My dear P.M.
I was delighted to receive by the last mail your monumental letters of 19th and 20th March, and I am rather appalled at the amount of time that I was the direct cause of your giving up at one blow to my letters.  I ventured to let Hankey  see extracts, and he was as interested as I was at the expression of your views in so many directions.
I am reliably informed that both the King and the Prime Minister  have had what were described as 'earnest conversations' with the Prince of Wales with regard to his obligations to the nation in the matter of his marriage. In consequence, Princess Ingrid of Sweden is coming to London shortly in order to give the Prince an opportunity of meeting her 'with view to above' as the matrimonial advertisements say. The Prince is said not to be favourably inclined towards the Greek princess. So that you may possibly be spared your part in the proceedings! 
Sir Charles Davis  tells me that he sat next to Lord Kylsant  two days ago at lunch and that the latter told him the story of my visit to him at his place in Wales in December 1924, with regard to the initial stage of the sale of the Commonwealth Line.

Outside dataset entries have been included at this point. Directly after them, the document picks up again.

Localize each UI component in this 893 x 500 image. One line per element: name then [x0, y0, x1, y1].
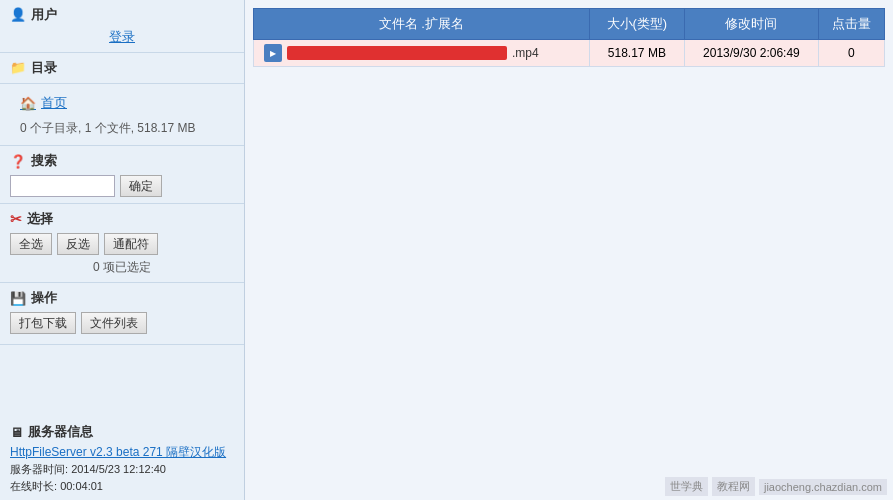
filename-redacted	[287, 46, 507, 60]
selected-count: 0 项已选定	[10, 259, 234, 276]
search-title: 搜索	[10, 152, 234, 170]
file-table: 文件名 .扩展名 大小(类型) 修改时间 点击量 ▶ .mp4 518.17 M…	[253, 8, 885, 67]
home-icon	[20, 96, 36, 111]
online-duration-value: 00:04:01	[60, 480, 103, 492]
search-confirm-button[interactable]: 确定	[120, 175, 162, 197]
sidebar: 用户 登录 目录 首页 0 个子目录, 1 个文件, 518.17 MB 搜索 …	[0, 0, 245, 500]
server-time-info: 服务器时间: 2014/5/23 12:12:40	[10, 461, 234, 478]
watermark: 世学典 教程网 jiaocheng.chazdian.com	[665, 477, 887, 496]
home-nav-item[interactable]: 首页	[10, 90, 234, 116]
select-all-button[interactable]: 全选	[10, 233, 52, 255]
server-time-value: 2014/5/23 12:12:40	[71, 463, 166, 475]
directory-section: 目录	[0, 53, 244, 84]
server-info-section: 服务器信息 HttpFileServer v2.3 beta 271 隔壁汉化版…	[0, 417, 244, 500]
search-input[interactable]	[10, 175, 115, 197]
online-duration-label: 在线时长:	[10, 480, 57, 492]
directory-label: 目录	[31, 59, 57, 77]
user-label: 用户	[31, 6, 57, 24]
select-title: 选择	[10, 210, 234, 228]
file-modified-cell: 2013/9/30 2:06:49	[685, 40, 818, 67]
login-link[interactable]: 登录	[10, 26, 234, 48]
home-section: 首页 0 个子目录, 1 个文件, 518.17 MB	[0, 84, 244, 146]
server-version-link[interactable]: HttpFileServer v2.3 beta 271 隔壁汉化版	[10, 445, 226, 459]
user-section: 用户 登录	[0, 0, 244, 53]
search-row: 确定	[10, 175, 234, 197]
wildcard-button[interactable]: 通配符	[104, 233, 158, 255]
search-section: 搜索 确定	[0, 146, 244, 204]
watermark-url: jiaocheng.chazdian.com	[759, 479, 887, 495]
search-icon	[10, 154, 26, 169]
ops-btn-row: 打包下载 文件列表	[10, 312, 234, 334]
watermark-text2: 教程网	[712, 477, 755, 496]
server-info-title: 服务器信息	[10, 423, 234, 441]
select-btn-row: 全选 反选 通配符	[10, 233, 234, 255]
online-duration-info: 在线时长: 00:04:01	[10, 478, 234, 495]
file-type-icon: ▶	[264, 44, 282, 62]
file-extension: .mp4	[512, 46, 539, 60]
ops-section: 操作 打包下载 文件列表	[0, 283, 244, 345]
file-size-cell: 518.17 MB	[589, 40, 685, 67]
scissors-icon	[10, 211, 22, 227]
folder-icon	[10, 60, 26, 76]
ops-label: 操作	[31, 289, 57, 307]
select-section: 选择 全选 反选 通配符 0 项已选定	[0, 204, 244, 283]
select-label: 选择	[27, 210, 53, 228]
ops-title: 操作	[10, 289, 234, 307]
directory-section-title: 目录	[10, 59, 234, 77]
col-header-filename: 文件名 .扩展名	[254, 9, 590, 40]
directory-info: 0 个子目录, 1 个文件, 518.17 MB	[10, 116, 234, 141]
save-icon	[10, 291, 26, 306]
col-header-size: 大小(类型)	[589, 9, 685, 40]
main-content: 文件名 .扩展名 大小(类型) 修改时间 点击量 ▶ .mp4 518.17 M…	[245, 0, 893, 500]
file-name-cell[interactable]: ▶ .mp4	[254, 40, 590, 67]
server-info-label: 服务器信息	[28, 423, 93, 441]
table-row[interactable]: ▶ .mp4 518.17 MB 2013/9/30 2:06:49 0	[254, 40, 885, 67]
user-icon	[10, 7, 26, 23]
server-time-label: 服务器时间:	[10, 463, 68, 475]
invert-select-button[interactable]: 反选	[57, 233, 99, 255]
home-label: 首页	[41, 94, 67, 112]
search-label: 搜索	[31, 152, 57, 170]
file-clicks-cell: 0	[818, 40, 884, 67]
user-section-title: 用户	[10, 6, 234, 24]
pack-download-button[interactable]: 打包下载	[10, 312, 76, 334]
col-header-modified: 修改时间	[685, 9, 818, 40]
col-header-clicks: 点击量	[818, 9, 884, 40]
file-list-button[interactable]: 文件列表	[81, 312, 147, 334]
server-icon	[10, 425, 23, 440]
watermark-text1: 世学典	[665, 477, 708, 496]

 Davis says that Kylsant seemed quite pleased with himself about his purchase but that he was a little on tenterhooks as to what the immediate future held for him by reason of the threatened blacklisting of the ships. 
The cartoons by Low  that I have sent you from time to time are selected ones. He now grinds out two or three a week for the 'Evening Standard' and most of them are thin and poor in ideas in consequence. He badly wants someone to produce brainwaves for him.
He can do the technical draughtsmanship better than anyone I know.
In the superficial age of 'eye and ear food' in which we live, inspired cartoons have a great pulling power. I have always thought that the big political parties in Australia should reinforce their armoury by retaining the services of a first-rate cartoonist. You could have 'blocks' made of his cartoons and distribute them to the small organs of the provincial press ready for reproduction. The cost in this way would be small.
The amateur cinematograph camera has become a practical machine for the ordinary person. I have one and find it most entertaining.
I propose to make a film, which I will call 'Whitehall', on the lines of the recent successful German film called 'Berlin', which set out to convey an impression of the activities of the city of Berlin between daylight and dark. I would try to give a lifelike picture of Hankey, Chamberlain , Amery , etc., arriving at their offices and at work in their respective Departments; then the life history of a despatch arriving in the Foreign Office, being registered, going to the man concerned in the proper Department, being minuted and going up the scale to Chamberlain, and so on.
If you have any means of projecting such a film, I would send you out a copy if it turns out at all well.
The cinema industry is in an interesting stage in this country and its development, from the superficial look at it that I have made, promises well for the future. It has been enabled to expand tremendously by virtue of the 'quota' and some really intelligent people arc becoming associated with it.
I have seen letters from Nichols  (F.O. representative to New Zealand) who apparently very much appreciated the opportunities that you gave him to meet and talk to you. In writing to a friend here he tells a story illustrating the free and easy bonhomie of our particular Dominion. He hurriedly jumped into a taxi in Melbourne and said: 'Drive me to Myoora.' The man grinned amiably and said: 'Delighted, where does she live?'
Mr. im Thurn , who acknowledged to having been the instrument through whom the Zinovief letter reached the Press of this country just before the last General Election , is a brother-in-law of Koppel  of the Foreign Office. Maxse , who was mixed up in the 'Francs' case  with which the Zinovief affair has been linked, was Koppel's assistant. It will be surprising if these simple (and, in reality, completely unrelated) facts are not given some sinister significance by the Labour Party at or before the next Election. It is a wonder they have lain hidden so long.
It is obvious that in the last six months or so there has been a great increase in public gambling on the London Stock Exchange.
Any broker or jobber will tell you that the business, in industrials in particular, has been phenomenal and that there is a distinctly new element in the market, in the shape of people who have never gone in for Stock Exchange operations before. The result has been what you might almost call a riot of speculation that has forced the prices of many securities up to heights that have no justification on balance sheet figures.
Tom Jones  met Henry Ford twice during his visit. He says he thinks he is an imbecile on any subject other than making cars.
His political and international views, he says, are childlike.
This squares exactly with my impression of him when I dined with him in Detroit five years ago.
It appears that Amanulla  is quite an amateur conjurer.
Chamberlain recently told the Cabinet the story of a banquet by the City Fathers at Liverpool when they sought to entertain Amanulla after dinner by some very expert conjurers they had got together for his entertainment. The first two tricks that were done before him, Amanulla got up and did them rather better than the conjurer himself-rather to the conjurer's discomfiture. He was eventually defeated, however, by the activities of the inner ring of conjurers who call themselves 'The Magic Circle'. They did very advanced conjuring that apparently completely defeated Amanulla.
I am giving a dinner shortly to let Sir Hugo Hirst  meet half- a-dozen representative men connected with Australian interests, such as Nivison , John Sanderson , Andrew Williamson , etc.